One Lonely Smoker lives in Nawlins' and I'm sure he could give us some good info. I've been to Mardi Gras about 6 times so I'm very familiar with downtown New Orleans.... specially Bourbon Street and Cafe Du' Monde


----------



## kjpman (Dec 31, 1999)

HELL YEAH MUNGA!!! Im already planning about a two week road trip around the NOLA RTDA, im gonna love it! The owner of my shop said she has passes for me and my GF, so the four of us are gonna have a hell of a time! Im also up for something in Minn., being as im a neighbor to the west  

...kjpman


----------



## LasciviousXXX (Oct 12, 2004)

Lucky Bastard!
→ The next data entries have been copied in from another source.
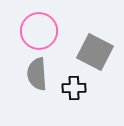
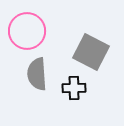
pink circle: moved 12 px left
gray square: moved 4 px left
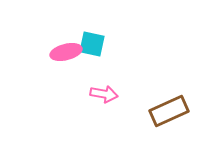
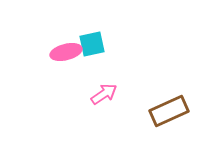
cyan square: rotated 24 degrees counterclockwise
pink arrow: rotated 44 degrees counterclockwise
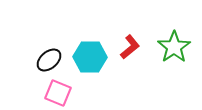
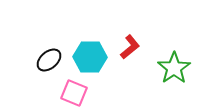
green star: moved 21 px down
pink square: moved 16 px right
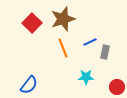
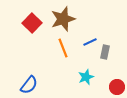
cyan star: rotated 21 degrees counterclockwise
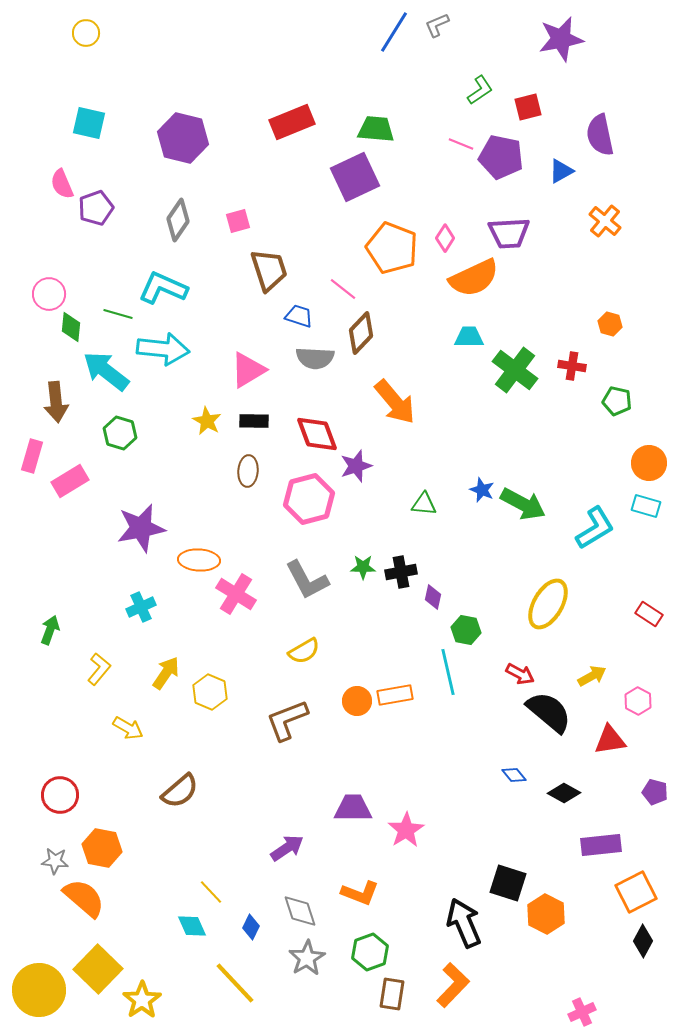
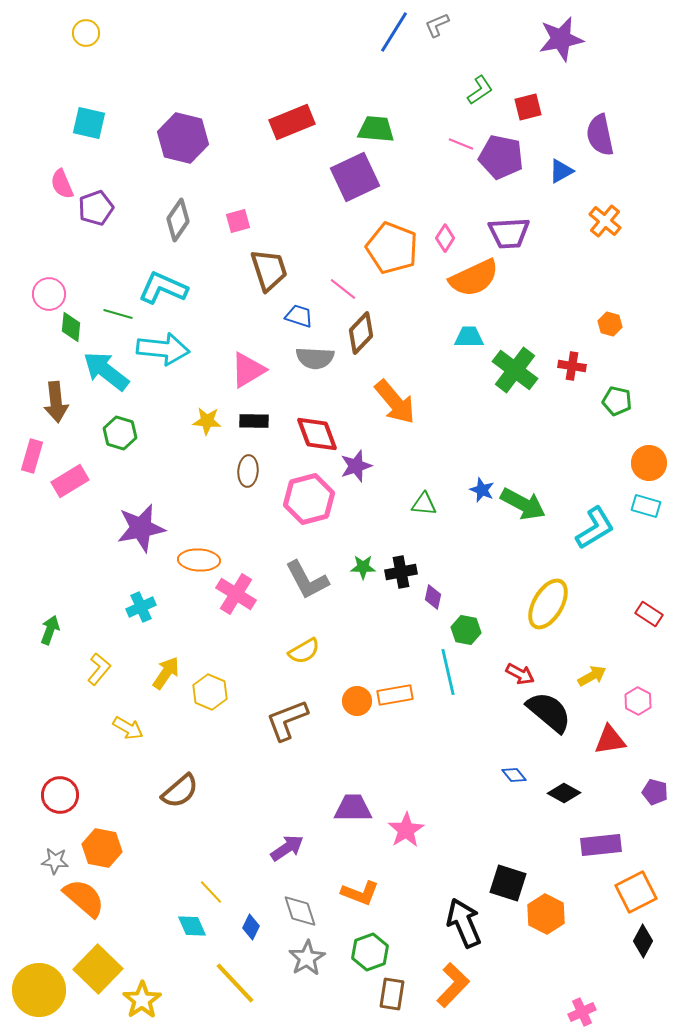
yellow star at (207, 421): rotated 24 degrees counterclockwise
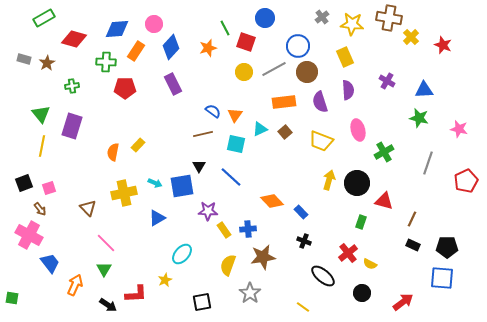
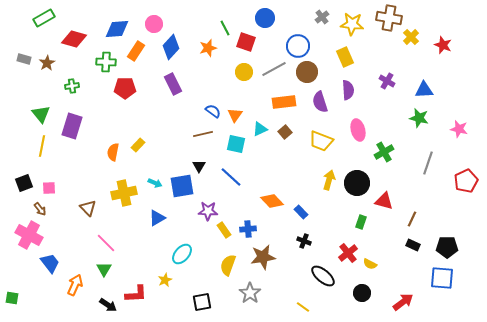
pink square at (49, 188): rotated 16 degrees clockwise
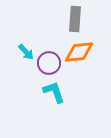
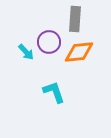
purple circle: moved 21 px up
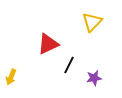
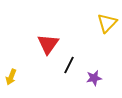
yellow triangle: moved 15 px right, 1 px down
red triangle: rotated 30 degrees counterclockwise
I'm sure you're really gonna enjoy that trip.


----------



## Nely (Nov 11, 2004)

kjpman said:


> HELL YEAH MUNGA!!! Im already planning about a two week road trip around the NOLA RTDA, im gonna love it! The owner of my shop said she has passes for me and my GF, so the four of us are gonna have a hell of a time! Im also up for something in Minn., being as im a neighbor to the west
> 
> ...kjpman


hey man glad you are back! Haven't seen you for a while


----------



## kjpman (Dec 31, 1999)

Thanks fellas, ive never been so busy with school and work, if you call my lounge work  I might not post all the time, but im pretty much always lurking!! 


...kjpman


----------



## kansashat (Mar 13, 2004)

You know, it would be cool to say we had a herf in Havana........Ks, but there isn't anything there. We could probably pool the change in our pockets & buy the town. The resident(s?) would feel like they fleeced us.


----------



## One Lonely Smoker (Jan 21, 2005)

Hehe..born in New Orleans, but 2 hours away right now. But I am a hop and a jump from the action if that is indeed what we all decided. I am almost out of places to drop by with about 30 friends, lol, though so I doubt I could be more help than just giving directions and suggestions. But NO is the all time classic location for anything. There has always been talk that New Orleans ought to be the permanent home of the Super Bowl. Not like the Saints will ever be in it, so why not. And it looks like the Saints may be moving soon.
But NO is the way to go. Maybe we could go to Cafe' Havana _there_ instead of pissing off the gubmint.


----------



## Uniputt (Nov 23, 2004)

I think Nawlins would be a great idea.....hell, I'd drive that far. :z 

Count me in! :w 
They have great golf there, too! (Just watch out for the gators......!)


----------



## Ms. Floydp (Jan 7, 2005)

NO is a little too far for me and the Mr. to go this year. we'd have to make it a weekend trip. We already have our vacations taken care of for this year. Maybe if this goes over good, plans can be made for next year. I have to plan my vacations at the first of the year (especially if I want vacation in the summer).


----------